▶ _Exercise requirements_: Copy out every line holding the string "Nyheter" from the records below.

▶ _Exercise material_:
======

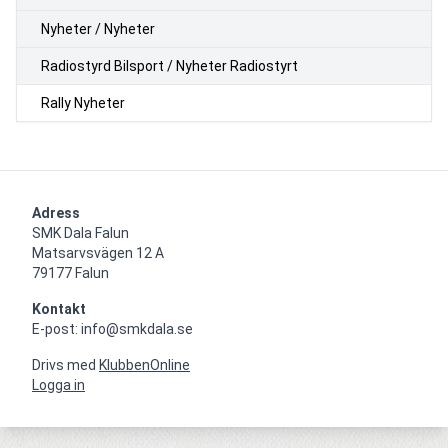
Nyheter / Nyheter
Radiostyrd Bilsport / Nyheter Radiostyrt
Rally Nyheter
Adress
SMK Dala Falun

Matsarvsvägen 12 A

79177 Falun
Kontakt
E-post: info@smkdala.se
Drivs med
KlubbenOnline
Logga in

======

▶ _Result_:
Nyheter / Nyheter
Radiostyrd Bilsport / Nyheter Radiostyrt
Rally Nyheter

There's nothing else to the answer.